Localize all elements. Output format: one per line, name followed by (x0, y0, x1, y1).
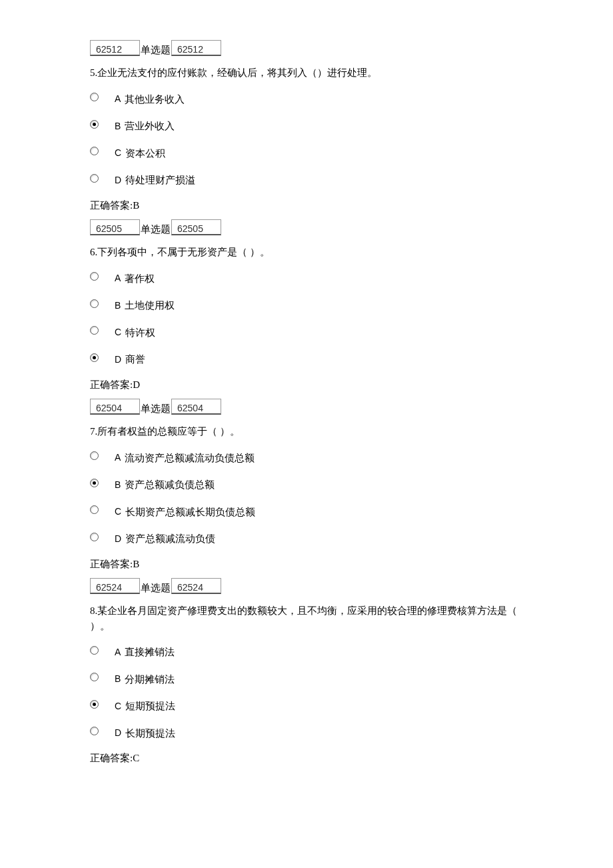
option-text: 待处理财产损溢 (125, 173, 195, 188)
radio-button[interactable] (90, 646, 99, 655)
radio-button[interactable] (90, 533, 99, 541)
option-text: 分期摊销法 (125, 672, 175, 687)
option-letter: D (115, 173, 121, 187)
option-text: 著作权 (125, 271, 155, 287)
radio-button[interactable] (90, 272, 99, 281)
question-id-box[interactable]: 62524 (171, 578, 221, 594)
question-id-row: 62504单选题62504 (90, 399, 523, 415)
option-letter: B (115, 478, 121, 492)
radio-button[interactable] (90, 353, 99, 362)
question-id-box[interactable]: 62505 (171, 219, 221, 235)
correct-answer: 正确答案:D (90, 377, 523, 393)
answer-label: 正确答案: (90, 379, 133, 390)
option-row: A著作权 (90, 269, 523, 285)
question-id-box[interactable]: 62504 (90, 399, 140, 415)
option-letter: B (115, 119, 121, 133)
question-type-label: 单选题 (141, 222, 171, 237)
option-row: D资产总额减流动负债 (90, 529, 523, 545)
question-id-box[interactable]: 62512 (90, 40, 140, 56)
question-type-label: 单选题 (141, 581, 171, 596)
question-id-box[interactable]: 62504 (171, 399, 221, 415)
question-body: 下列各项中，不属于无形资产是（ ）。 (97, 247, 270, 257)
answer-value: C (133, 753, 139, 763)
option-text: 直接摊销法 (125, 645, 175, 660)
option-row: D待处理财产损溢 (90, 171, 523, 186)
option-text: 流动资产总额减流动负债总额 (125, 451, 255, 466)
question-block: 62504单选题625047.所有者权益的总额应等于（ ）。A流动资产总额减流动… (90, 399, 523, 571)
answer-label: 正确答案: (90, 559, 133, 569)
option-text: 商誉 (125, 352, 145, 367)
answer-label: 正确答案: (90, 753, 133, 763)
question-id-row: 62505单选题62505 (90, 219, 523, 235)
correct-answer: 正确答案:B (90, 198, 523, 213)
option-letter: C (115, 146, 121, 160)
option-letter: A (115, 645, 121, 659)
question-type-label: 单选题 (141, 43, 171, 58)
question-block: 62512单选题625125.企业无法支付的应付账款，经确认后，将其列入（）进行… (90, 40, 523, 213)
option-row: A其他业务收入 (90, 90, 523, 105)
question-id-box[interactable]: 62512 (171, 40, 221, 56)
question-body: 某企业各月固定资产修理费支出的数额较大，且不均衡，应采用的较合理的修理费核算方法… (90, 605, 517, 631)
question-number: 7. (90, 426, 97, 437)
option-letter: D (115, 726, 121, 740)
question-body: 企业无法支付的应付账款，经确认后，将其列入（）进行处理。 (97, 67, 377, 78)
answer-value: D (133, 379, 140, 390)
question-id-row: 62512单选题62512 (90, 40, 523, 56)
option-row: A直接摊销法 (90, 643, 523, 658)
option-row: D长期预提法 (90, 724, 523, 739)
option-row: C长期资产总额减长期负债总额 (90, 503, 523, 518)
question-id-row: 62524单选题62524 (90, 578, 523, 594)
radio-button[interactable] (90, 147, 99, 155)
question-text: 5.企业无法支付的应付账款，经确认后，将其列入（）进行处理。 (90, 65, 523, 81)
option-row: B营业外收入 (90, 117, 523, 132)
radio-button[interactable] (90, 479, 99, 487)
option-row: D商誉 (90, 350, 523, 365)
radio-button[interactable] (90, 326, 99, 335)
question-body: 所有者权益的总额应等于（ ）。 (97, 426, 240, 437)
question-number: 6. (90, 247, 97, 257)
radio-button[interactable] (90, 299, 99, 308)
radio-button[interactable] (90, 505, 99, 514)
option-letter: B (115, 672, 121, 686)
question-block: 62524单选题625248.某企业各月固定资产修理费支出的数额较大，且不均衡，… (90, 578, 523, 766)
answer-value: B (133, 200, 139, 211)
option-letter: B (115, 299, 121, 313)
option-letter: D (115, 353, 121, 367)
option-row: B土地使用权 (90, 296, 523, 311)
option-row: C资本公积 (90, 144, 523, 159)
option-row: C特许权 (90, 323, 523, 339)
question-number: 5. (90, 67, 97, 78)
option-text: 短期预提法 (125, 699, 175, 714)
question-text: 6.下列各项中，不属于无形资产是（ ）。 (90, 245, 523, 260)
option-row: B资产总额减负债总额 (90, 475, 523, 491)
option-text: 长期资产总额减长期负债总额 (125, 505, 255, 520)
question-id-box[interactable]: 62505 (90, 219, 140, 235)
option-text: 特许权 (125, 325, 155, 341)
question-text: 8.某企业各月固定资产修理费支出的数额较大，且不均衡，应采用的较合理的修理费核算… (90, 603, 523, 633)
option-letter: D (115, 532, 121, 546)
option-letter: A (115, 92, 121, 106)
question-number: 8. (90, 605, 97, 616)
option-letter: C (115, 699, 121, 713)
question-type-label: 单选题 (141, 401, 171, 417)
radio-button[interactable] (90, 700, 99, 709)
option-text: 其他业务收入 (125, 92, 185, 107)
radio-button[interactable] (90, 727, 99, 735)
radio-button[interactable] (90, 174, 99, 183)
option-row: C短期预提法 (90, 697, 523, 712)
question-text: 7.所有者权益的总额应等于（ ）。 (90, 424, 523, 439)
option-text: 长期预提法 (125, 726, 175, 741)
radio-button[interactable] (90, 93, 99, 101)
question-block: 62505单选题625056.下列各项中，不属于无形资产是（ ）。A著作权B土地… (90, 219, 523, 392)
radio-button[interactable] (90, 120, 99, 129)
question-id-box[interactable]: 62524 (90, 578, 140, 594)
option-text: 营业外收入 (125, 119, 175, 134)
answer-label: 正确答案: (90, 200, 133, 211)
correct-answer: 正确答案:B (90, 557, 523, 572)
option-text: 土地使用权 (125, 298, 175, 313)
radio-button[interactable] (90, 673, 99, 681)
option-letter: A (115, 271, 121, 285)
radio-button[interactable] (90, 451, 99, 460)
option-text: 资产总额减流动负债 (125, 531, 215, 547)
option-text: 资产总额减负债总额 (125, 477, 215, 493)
^^^^
YOUR OBJECTIVE » When the word "不属于无形资产是" appears in a line of the listing, pull that line out.

RESPONSE TO THIS TASK »
question-body: 下列各项中，不属于无形资产是（ ）。 (97, 247, 270, 257)
question-text: 6.下列各项中，不属于无形资产是（ ）。 (90, 245, 523, 260)
question-block: 62505单选题625056.下列各项中，不属于无形资产是（ ）。A著作权B土地… (90, 219, 523, 392)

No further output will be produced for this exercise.